From the 57 patients,  seven patients (14%) developed AKI  at day +1 from etoposid infusion (AKI group), defined by an increase of creatinine level of more than 2 fold of their own creatinine basis level and estimated glomerular filtration rate (EGFR) less than 90 ml/min/1.73m² the day after etoposide injection. Another group of 10 patients (17.5%) had a subclinical AKI with an increase between 1.5 and 2 fold (sAKI group). EGFR means before graft of the whole cohort was of 185.7ml/min/1.73m² [170-200]. At day +1 from etoposide infusion, AKI groupe patients eGFR mean was of 55.4 [33 -79] (p<0.0001) and  95.5 [72-118] (p<0.0155) ml/min/1.73m²respectively. Secondary to acute kidney injury, five patients among seven required a delay for stem cell injection. Two years overall survival at was of 84.4% [76.8-98] and was not statistically different between control, AKI and sAKI group. Relapse was similar in all groups (18.6% [42-3.8] for all patients). Transplanted related mortality was higher in AKI and sAKI groups versus control group. Indeed 3/17 patients with persistent complete remission died  in those 2 groups (TRM of 17.6% [0.4-50.6]), while no patient died in control group (p=0.007). Finally, GVH was of 62.8% [49.7;73.4] in control group, 85.7% [94.1;67.6] in AKI group and 80.6 [92.6;54.6] in sAKI group (p =NS).

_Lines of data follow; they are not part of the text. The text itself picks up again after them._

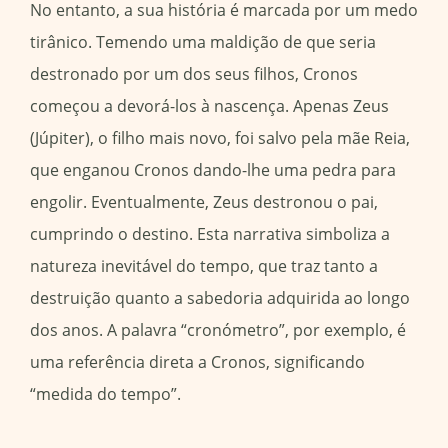
No entanto, a sua história é marcada por um medo
tirânico. Temendo uma maldição de que seria
destronado por um dos seus filhos, Cronos
começou a devorá-los à nascença. Apenas Zeus
(Júpiter), o filho mais novo, foi salvo pela mãe Reia,
que enganou Cronos dando-lhe uma pedra para
engolir. Eventualmente, Zeus destronou o pai,
cumprindo o destino. Esta narrativa simboliza a
natureza inevitável do tempo, que traz tanto a
destruição quanto a sabedoria adquirida ao longo
dos anos. A palavra “cronómetro”, por exemplo, é
uma referência direta a Cronos, significando
“medida do tempo”.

Acute renal injury is frequent with TBI-VP16 based conditioning regimen for high risk ALL and occurs about 24 hours after etoposide injection. It is a major adverse effect, may impact mortality and delay transplantation. Long term consequence and chronic kidney disease should be evaluated among survivors. Further study are needed to specify these results.